### INPUT FOR THIS TASK

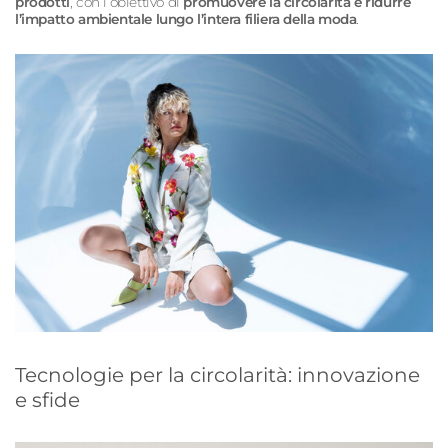
prodotti
, con l’obiettivo di
promuovere la circolarità e ridurre
l’impatto ambientale lungo l’intera filiera della moda
.
Tecnologie per la circolarità: innovazione
e sfide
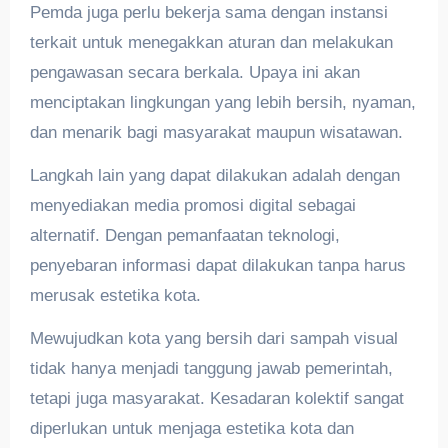
Pemda juga perlu bekerja sama dengan instansi
terkait untuk menegakkan aturan dan melakukan
pengawasan secara berkala. Upaya ini akan
menciptakan lingkungan yang lebih bersih, nyaman,
dan menarik bagi masyarakat maupun wisatawan.
Langkah lain yang dapat dilakukan adalah dengan
menyediakan media promosi digital sebagai
alternatif. Dengan pemanfaatan teknologi,
penyebaran informasi dapat dilakukan tanpa harus
merusak estetika kota.
Mewujudkan kota yang bersih dari sampah visual
tidak hanya menjadi tanggung jawab pemerintah,
tetapi juga masyarakat. Kesadaran kolektif sangat
diperlukan untuk menjaga estetika kota dan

### EXERCISE DIRECTIONS
Exact copies of the lines from the one containing "con l’obiettivo di" through the final line of the data are required; pictures are to be omitted.

### RESULT OF THIS TASK
, con l’obiettivo di
promuovere la circolarità e ridurre
l’impatto ambientale lungo l’intera filiera della moda
.
Tecnologie per la circolarità: innovazione
e sfide
Pemda juga perlu bekerja sama dengan instansi
terkait untuk menegakkan aturan dan melakukan
pengawasan secara berkala. Upaya ini akan
menciptakan lingkungan yang lebih bersih, nyaman,
dan menarik bagi masyarakat maupun wisatawan.
Langkah lain yang dapat dilakukan adalah dengan
menyediakan media promosi digital sebagai
alternatif. Dengan pemanfaatan teknologi,
penyebaran informasi dapat dilakukan tanpa harus
merusak estetika kota.
Mewujudkan kota yang bersih dari sampah visual
tidak hanya menjadi tanggung jawab pemerintah,
tetapi juga masyarakat. Kesadaran kolektif sangat
diperlukan untuk menjaga estetika kota dan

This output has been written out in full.